We leave San Juan bright and early, the whole family packed into the car like sardines. Happy ones, though. We have food and music and a sense of adventure. Our nephew and his girlfriend are in the car in front of us, leading the way. Somehow things go awry west of Arecibo. We should be heading inland towards San Sebastian, but we seem to be going somewhere else. We follow along until we realize that we are definitely lost. But where we are lost is amazing. We have somehow ended up in Bosque Estatal De Guajataca, a beautiful forest with a tiny winding road leading through the trees. We even find a tower to climb to further enjoy the view. Our poor young tour guides are getting stressed, but they shouldn’t be. This was worth getting lost for!IMG_0442

We eventually find ourselves on a familiar road and make it to San Sebastian and Gozalandia Waterfall. There is a parking lot where we pay $5 to park. We grab our towels and cooler full of beer and snacks and make our way down the decidedly treacherous trail to the bottom of the falls. It is muddy, steep and slippery, but manageable. It’s worth all the effort. The waterfall is beautiful, maybe 50 to 60 feet high, and cascades down over the rocks, creating hidden caves. It doesn’t take us long to drop our gear and jump into the cool water. We scramble up the rocks on the left of the waterfall and creep behind the pounding water. It’s very thrilling. From there, we watch as the bravest people jump from high up on the wall into the pool. Exploring the area, we find a small cave to the right of the falls that we can swim into. It’s small, only big enough for a few people at a time. I can’t convince some of our group to try; it just looks too scary. It isn’t a long swim to the air pocket inside, though. I’m able to grab my daughter’s hand and pull her into me. It’s a day of fun swimming, jumping and exploring.

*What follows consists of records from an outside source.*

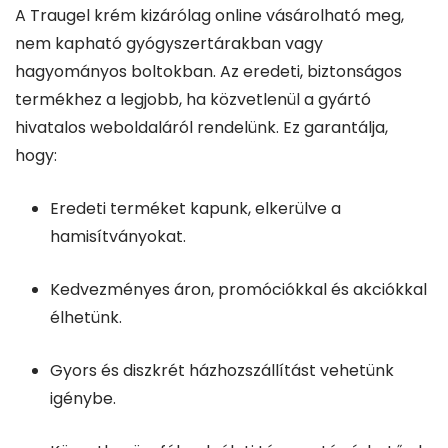
A Traugel krém kizárólag online vásárolható meg,
nem kapható gyógyszertárakban vagy
hagyományos boltokban. Az eredeti, biztonságos
termékhez a legjobb, ha közvetlenül a gyártó
hivatalos weboldaláról rendelünk. Ez garantálja,
hogy:
Eredeti terméket kapunk, elkerülve a
hamisítványokat.
Kedvezményes áron, promóciókkal és akciókkal
élhetünk.
Gyors és diszkrét házhozszállítást vehetünk
igénybe.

We find out later that there is actually another waterfall farther upstream, but by then everyone is too tired to explore. Apparently there is a rope you can use to swing out into the deep pool. Next time!

Helpful info:

Obviously, I cannot give great directions here! I have researched online and found these GPS coordinates, which everyone seems to use. Try them and see –  18.358268,-66.986489

There are a lot of hiking trails and caves to explore in Bosque Estatal de Guajataca. That is next on my list when we visit again. If you are going out to Gozalandia, though, you may want to do a little research and make a day of it.

Bring snacks and drinks, as there is nothing at the falls. I don’t go anywhere without my Olympus Stylus Tough Camera, as it is water proof and shock proof. That makes it perfect for these kinds of adventures.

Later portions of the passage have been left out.